▶ _TASK GOAL_
Could you copy exactly the lines below, beginning at the line with "usuários desses equipamentos. Também foram" and stopping after the line with "Conditions générales de vente", with no pictures?

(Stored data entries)
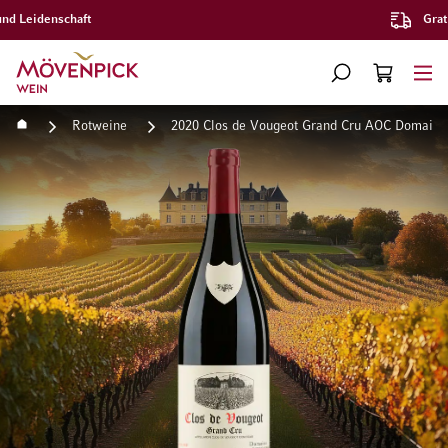
Gratislieferung ab CHF 300.–
Zur Startseite
SUCHE
WARENKORB
Minicart
Startseite
Rotweine
2020 Clos de Vougeot Grand Cru AOC Domaine
Zum Ende der Bildgalerie springen
Zum Anfang der Bildgaleri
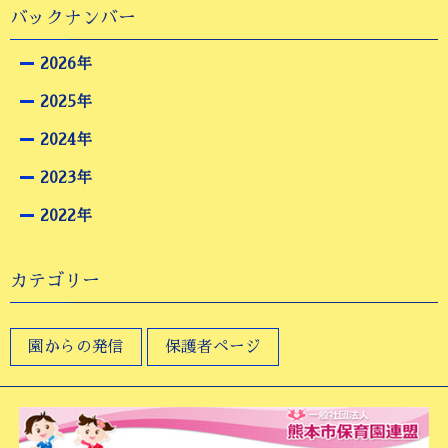
バックナンバー
2026年
2025年
2024年
2023年
2022年
カテゴリー
園からの発信
保護者ページ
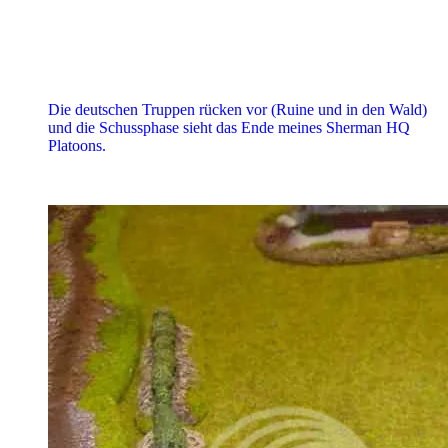
Die deutschen Truppen rücken vor (Ruine und in den Wald)
und die Schussphase sieht das Ende meines Sherman HQ
Platoons.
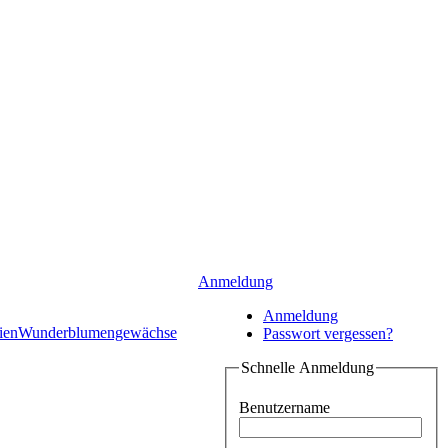
Anmeldung
Anmeldung
ien
Wunderblumengewächse
Passwort vergessen?
Schnelle Anmeldung
Benutzername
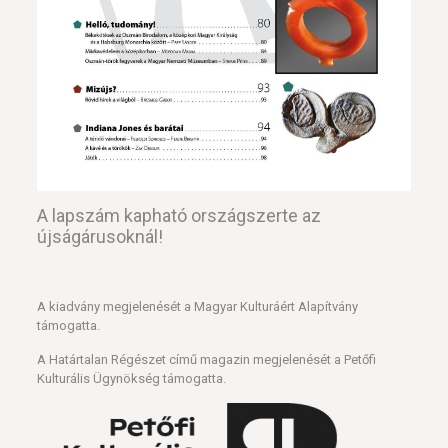
A lapszám kapható országszerte az
újságárusoknál!
A kiadvány megjelenését a Magyar Kulturáért Alapítvány
támogatta.
A Határtalan Régészet című magazin megjelenését a Petőfi
Kulturális Ügynökség támogatta.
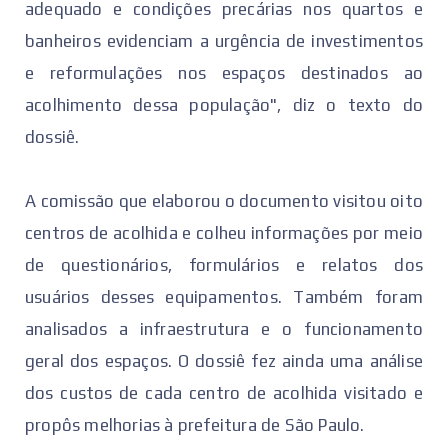
adequado e condições precárias nos quartos e
banheiros evidenciam a urgência de investimentos
e reformulações nos espaços destinados ao
acolhimento dessa população", diz o texto do
dossiê.
A comissão que elaborou o documento visitou oito
centros de acolhida e colheu informações por meio
de questionários, formulários e relatos dos
usuários desses equipamentos. Também foram
analisados a infraestrutura e o funcionamento
geral dos espaços. O dossiê fez ainda uma análise
dos custos de cada centro de acolhida visitado e
propôs melhorias à prefeitura de São Paulo.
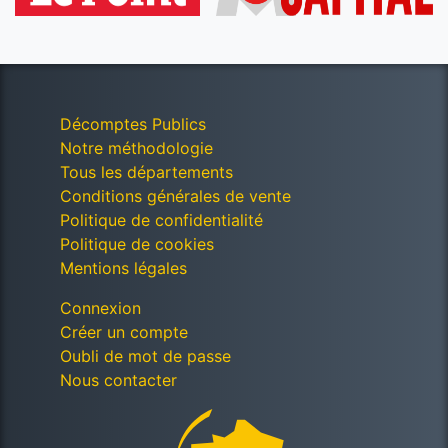
Décomptes Publics
Notre méthodologie
Tous les départements
Conditions générales de vente
Politique de confidentialité
Politique de cookies
Mentions légales
Connexion
Créer un compte
Oubli de mot de passe
Nous contacter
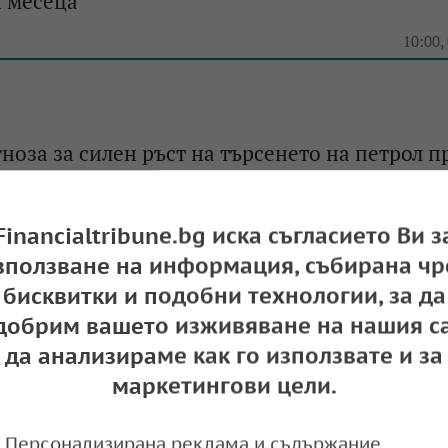
и месеца
e
10:00,
ноза за силен ръст на търсенето на петрол п
e
09:08,
Financialtribune.bg иска съгласието Ви з
зползване на информация, събирана чр
бисквитки и подобни технологии, за да
добрим вашето изживяване на нашия са
 ОПЕК падна под 79 долара за барел
да анализираме как го използвате и за
e
15:32,
маркетингови цели.
Персонализирана реклама и съдържание,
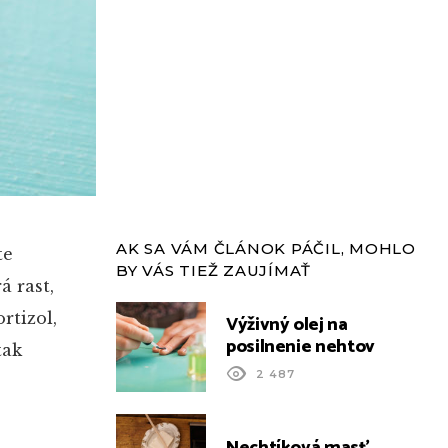
AK SA VÁM ČLÁNOK PÁČIL, MOHLO
te
BY VÁS TIEŽ ZAUJÍMAŤ
á rast,
rtizol,
Výživný olej na
posilnenie nehtov
tak
2 487
Nechtíková masť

▶ _ANSWER SPACE_
usuários desses equipamentos. Também foram
analisados a infraestrutura e o funcionamento
geral dos espaços. O dossiê fez ainda uma análise
dos custos de cada centro de acolhida visitado e
propôs melhorias à prefeitura de São Paulo.
Décomptes Publics
Notre méthodologie
Tous les départements
Conditions générales de vente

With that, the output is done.